Write out the data below exactly as given, without any of its pictures.

Items listed in a dataset

'''

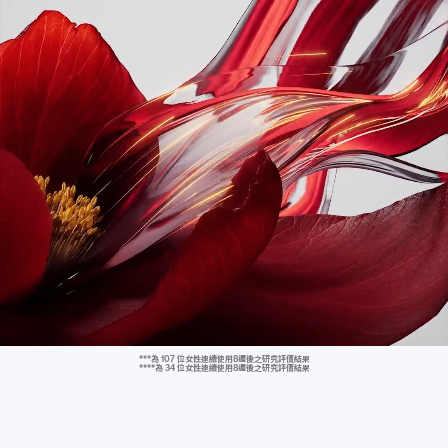
7
6
7
5
4
3
2
6
5
6
4
3
2
1
5
4
5
3
2
1
0
4
3
4
2
1
0
9
3
2
3
1
0
9
8
2
1
2
0
9
8
7
***為 107 位女性連續使用8週後之研究評價結果
****為 34 位女性連續使用8週後之研究評價結果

'''

== Output of the exercise ==
7
6
7
5
4
3
2
6
5
6
4
3
2
1
5
4
5
3
2
1
0
4
3
4
2
1
0
9
3
2
3
1
0
9
8
2
1
2
0
9
8
7
***為 107 位女性連續使用8週後之研究評價結果
****為 34 位女性連續使用8週後之研究評價結果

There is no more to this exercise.